Companies getting serious about AI and analytics, 58% are evaluating data science platforms

+ Watch the recorded webinar: Inside a Docker Cryptojacking Exploit

New O’Reilly research found that 58 percent of today’s companies are either building or evaluating data science platforms – which are essential for companies that are keen on growing their data science teams and machine learning capabilities – while 85 percent of companies already have data infrastructure in the cloud.

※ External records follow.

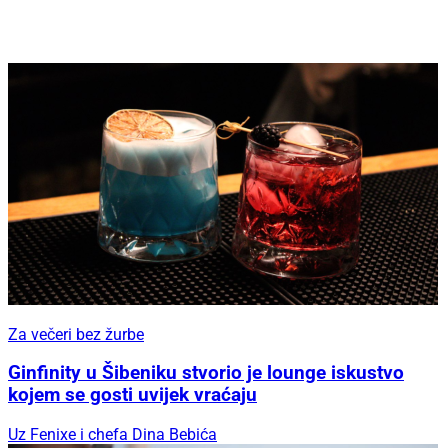
Za večeri bez žurbe
Ginfinity u Šibeniku stvorio je lounge iskustvo
kojem se gosti uvijek vraćaju
Uz Fenixe i chefa Dina Bebića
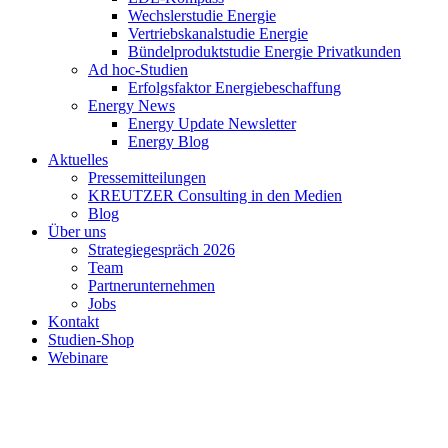
Wechslerstudie Energie
Vertriebskanalstudie Energie
Bündelproduktstudie Energie Privatkunden
Ad hoc-Studien
Erfolgsfaktor Energiebeschaffung
Energy News
Energy Update Newsletter
Energy Blog
Aktuelles
Pressemitteilungen
KREUTZER Consulting in den Medien
Blog
Über uns
Strategiegespräch 2026
Team
Partnerunternehmen
Jobs
Kontakt
Studien-Shop
Webinare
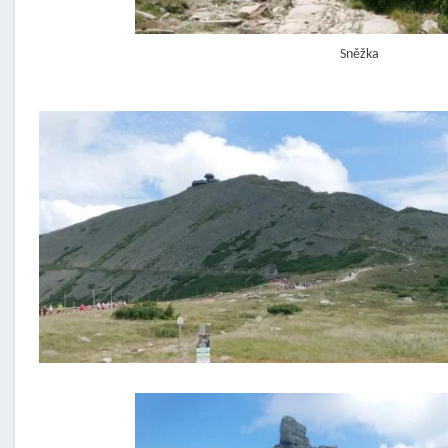
Sněžka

evaluating data science platforms

Companies are building or evaluating solutions in foundational technologies needed to sustain success in analytics and AI. These include data integration and Extract, Transform and Load (ETL) (60 percent), data preparation and cleaning (52 percent), data governance (31 percent), metadata analysis and management (28 percent) and data lineage management (21 percent).

Companies are building data infrastructure in the cloud. Eighty-five percent indicated that they had data infrastructure in at least one of the seven top cloud providers, with two-thirds (63 percent) using Amazon Web Services (AWS). The results also showed that users of AWS, Microsoft Azure or Google Cloud Platform (GCP) tended to use multiple cloud providers.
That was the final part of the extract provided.